WHO Releases World Health Statistics 2012 With First-Time Data On Blood Pressure, Diabetes
The WHO on Wednesday released its World Health Statistics 2012 report, which "for the first time includes a look at blood pressure and glucose levels, two of the risk factors for diabetes and cardiovascular disease," according to the Associated Press/Washington Post (5/16). The "data showed one in three adults worldwide has raised blood pressure -- the cause of around half of all deaths from stroke and heart disease -- and the condition affects almost half the adult population in some countries in Africa," Reuters writes (Kelland, 5/16). "One in 10 people are estimated to have diabetes, rising to up to one third in Pacific Island countries," Agence France-Presse notes (5/16). According to Reuters, "Obesity is another major issue, the WHO said, with data showing rates of obesity doubling in every region of the world between 1980 and 2008" (5/16). "This report is further evidence of the dramatic increase in the conditions that trigger heart disease and other chronic illnesses, particularly in low- and middle-income countries," WHO Director-General Margaret Chan said, the news agency reports (5/16).

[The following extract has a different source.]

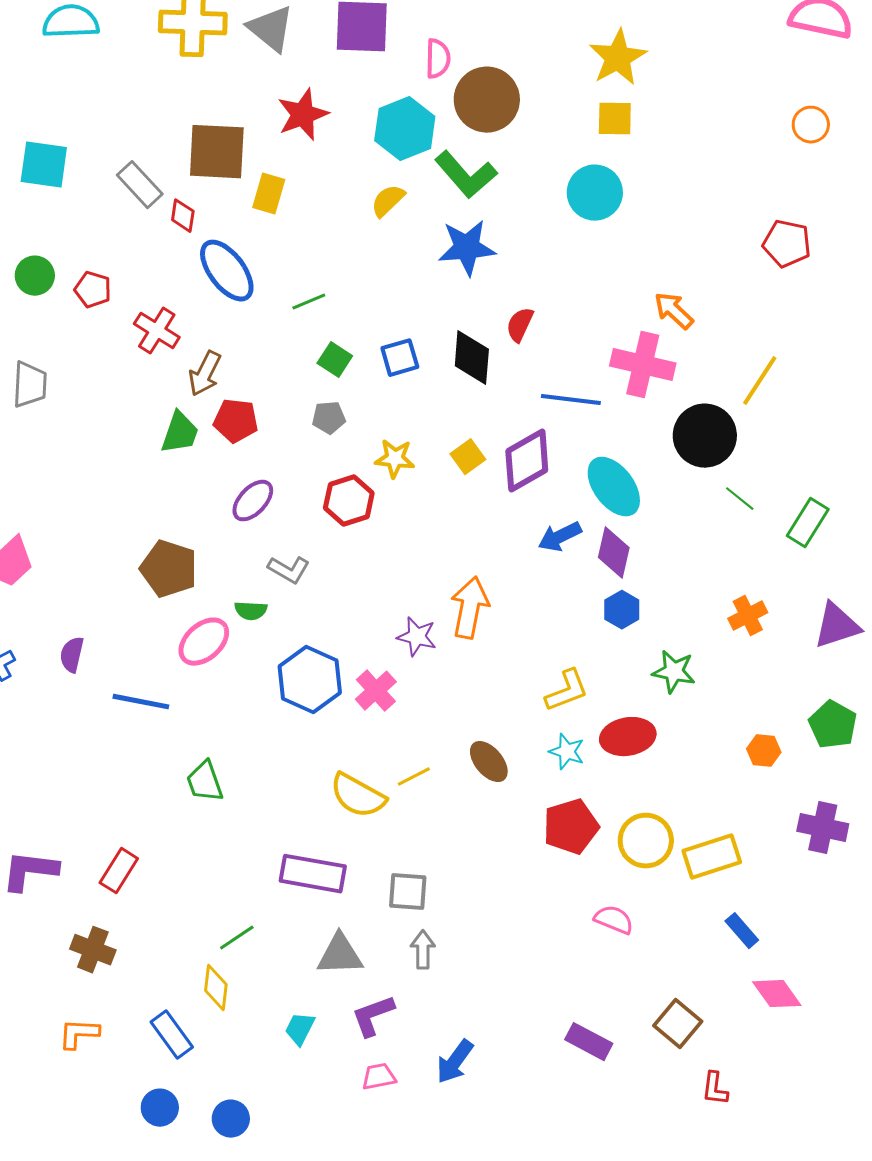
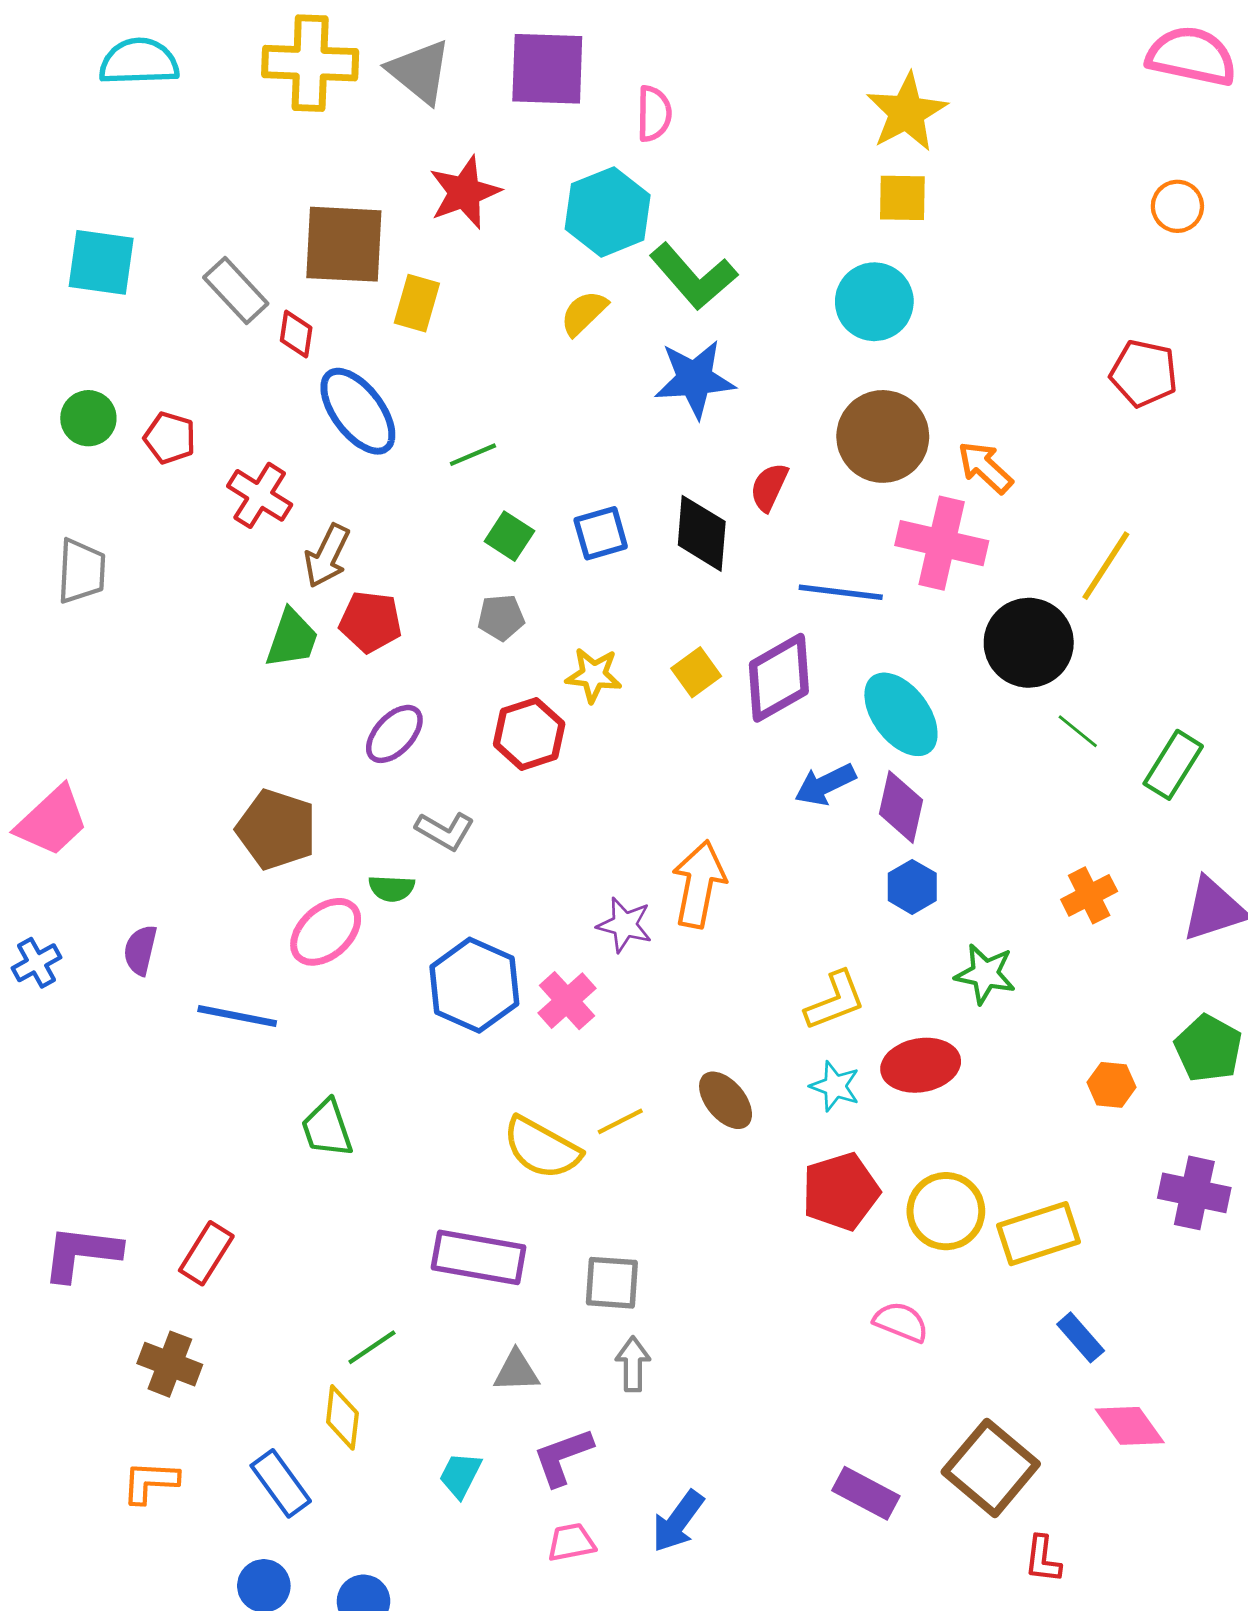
brown circle: (487, 100) -> (883, 436), moved
gray triangle: (340, 955) -> (516, 1371), size x0.7
brown square: (678, 1024) -> (991, 1468), size x1.4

However, Ties Boerma, director of WHO's health statistics department, "cited 'major progress' in fighting infectious diseases and malnutrition, as the proportion of children in developing countries who were underweight has declined to 18 percent in 2010 from 29 percent in 1990," according to the AP. In addition, the "number of women who died during childbirth declined 47 percent over the same period to 287,000 deaths in 2010, down from 543,000 in 1990," and the "mortality rate among children declined 35 percent between 1990 and 2010," the news agency notes (5/16). According to AFP, "The World Health Assembly, the decision-making body of the WHO, will meet in Geneva from May 21-26, where members will discuss new targets on cutting the cases of heart and lung disease, diabetes, and cancer" (5/16).This is part of the KHN Morning Briefing, a summary of health policy coverage from major news organizations. Sign up for an email subscription.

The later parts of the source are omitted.